BY: T. Franklin Murphy | November 2016
Betrayals are not only sexual. We can betray intimacy by divulging details, violating trust, and painting our partners as devils in disguise.
The intricate weaving of emotions, connection and vulnerability in relationships create a difficult maze to navigate. The unforeseen crossroads baffle our wisdom and send us scurrying for guidance and support. But flinging the mud of a partner’s imperfection against the walls of a listening ear must be done with care (or not at all). Under the guise of seeking support, we may be destructive. Careless partner bashing betrays intimacy, deepens divides, and secures stubborn positions rather than constructively seeking answers.
Sharing intimate details of disagreements to bolster support misses the mark. When we repaint disagreements with a one-sided landscape, most listeners will be sympathetic, supporting the limited non-compromising position. The guidance from a wise friend is a powerful resource; but when tainted by presentation that villainizes the partner, we aren’t seeking guidance; we’re seeking sympathy, supporting our closed-mindedness, and softening the guilt for disloyalty.
If divulging relationship secrets doesn’t widen our understanding, resolve issues, or provide moral support to work through difficulties, our careless bantering violates trust, further deteriorating the relationship. The meager rewards of partner bashing come at the cost of betrayal. An interesting study found that outside communications about relationship struggles were more effective for older couples while often destructive for young couples. Perhaps with maturity the advice sought and given focuses on repair rather than villainizing. Further studies on the differences in content between the different age groups would be enlightening.
Discussions with close friends may shed light on the darker aspects of our personality; but only when we listen openly. A few defensive reactions to constructive advice shut the spigot, limiting the future flow of unfiltered wisdom. A friend, without the emotional investment in the relationships, may wisely see an issue with more clarity.

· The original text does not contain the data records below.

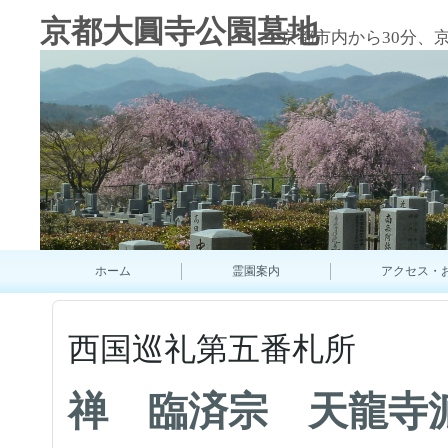
京都大圓寺公園墓地
京都市内から30分、
ホーム
霊園案内
アクセス・
西国巡礼第五番札所
禅 臨済宗 天龍寺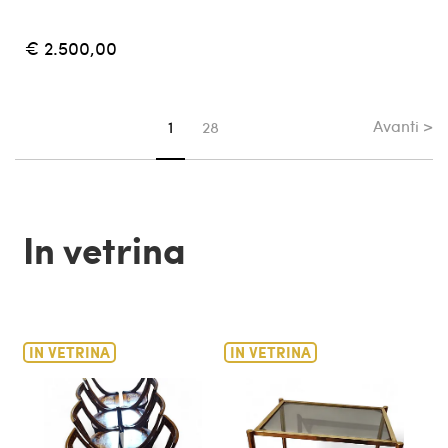
€ 2.500,00
Avanti >
Sei su pagina
1
28
In vetrina
IN VETRINA
IN VETRINA
IN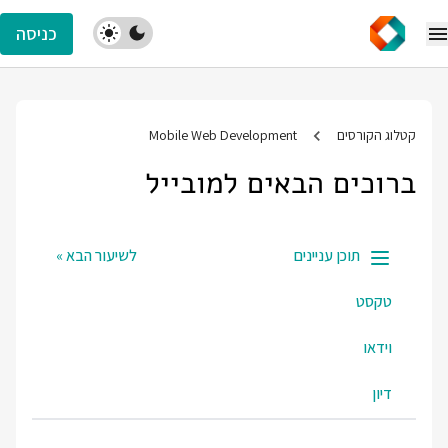
כניסה
 הקורסים
Mobile Web Development
כים הבאים למובייל
תוכן עניינים
לשיעור הבא »
קסט
ידאו
יון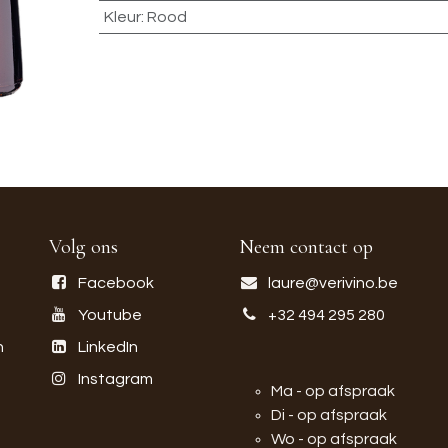
Kleur
:
Rood
Volg ons
Neem contact op
Facebook
laure@verivino.be
Youtube
+32 494 295 280
n
LinkedIn
Instagram
Ma - op afspraak
Di - op afspraak
Wo - op afspraak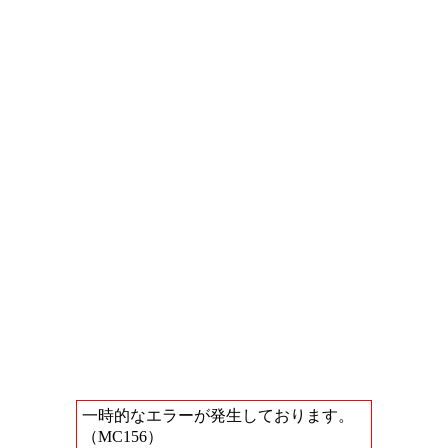
一時的なエラーが発生しております。
（MC156）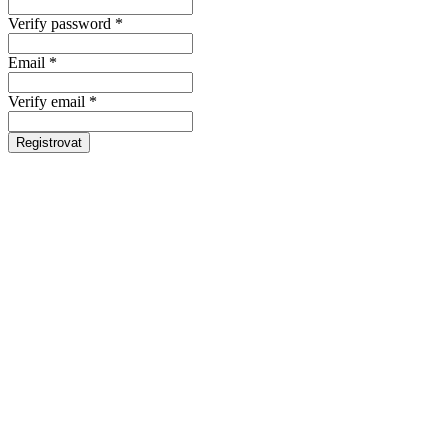
Verify password *
Email *
Verify email *
Registrovat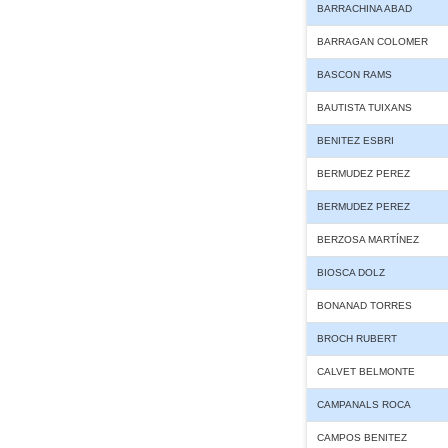
BARRACHINA ABAD
BARRAGAN COLOMER
BASCON RAMS
BAUTISTA TUIXANS
BENITEZ ESBRI
BERMUDEZ PEREZ
BERMUDEZ PEREZ
BERZOSA MARTÍNEZ
BIOSCA DOLZ
BONANAD TORRES
BROCH RUBERT
CALVET BELMONTE
CAMPANALS ROCA
CAMPOS BENITEZ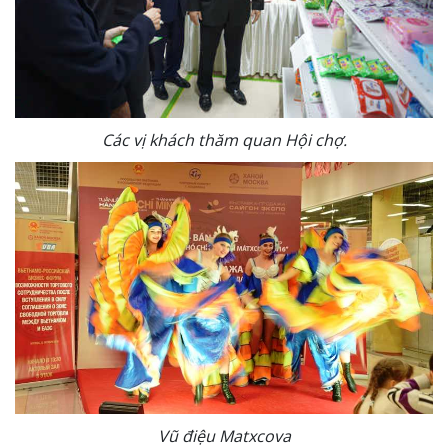
Các vị khách thăm quan Hội chợ.
Vũ điệu Matxcova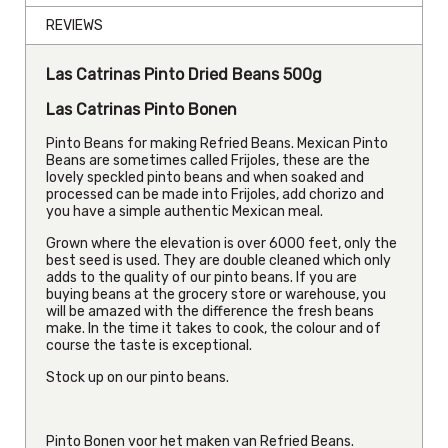
REVIEWS
Las Catrinas Pinto Dried Beans 500g
Las Catrinas Pinto Bonen
Pinto Beans for making Refried Beans. Mexican Pinto
Beans are sometimes called Frijoles, these are the
lovely speckled pinto beans and when soaked and
processed can be made into Frijoles, add chorizo and
you have a simple authentic Mexican meal.
Grown where the elevation is over 6000 feet, only the
best seed is used. They are double cleaned which only
adds to the quality of our pinto beans. If you are
buying beans at the grocery store or warehouse, you
will be amazed with the difference the fresh beans
make. In the time it takes to cook, the colour and of
course the taste is exceptional.
Stock up on our pinto beans.
Pinto Bonen voor het maken van Refried Beans.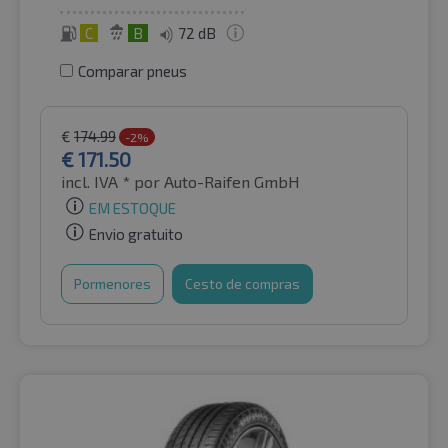
C
B
72 dB
Comparar pneus
€
174.99
-2%
€
171.50
incl. IVA *
por Auto-Raifen GmbH
EM ESTOQUE
Envio gratuito
Pormenores
Cesto de compras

Biased views confuse complex choices. Relationship issues rarely are as simple as wrong and right, clearly defining one partner good and the other bad; both positive and negative aspects apply to both sides. By blindly accentuating our positives but ignoring our negatives, deceptively paints us as innocent, and as wrongly victimized by a punk partner. We justify our role in conflict while magnifying the wrongfulness of our partner. Unless we open ourselves to constructive criticism, friends kindly oblige to support the tainted views. Often, to protect our erroneous views, a friend’s acceptance of our self-justifying stories becomes essential for continued friendship; the friend warning of possible personal contributions is ditched. How dare they be honest!
"Unless we open ourselves to constructive criticism, friends kindly oblige to support the tainted views."
When enmeshed in conflict, our biased views confuse the path necessary for resolution. We wander down the same dead-end streets; stuck in pride we lose the resource of outside wisdom. Those less involved may see through the smoke, offering helpful insight, but only if we listen.
With support and desire, struggling relationships can improve, bringing peace to our beleaguered souls. As we seek healing, viewing personal involvement with skepticism, we may escape the limiting veils of maya, blinding us from the actions essential to create the intimacy we seek.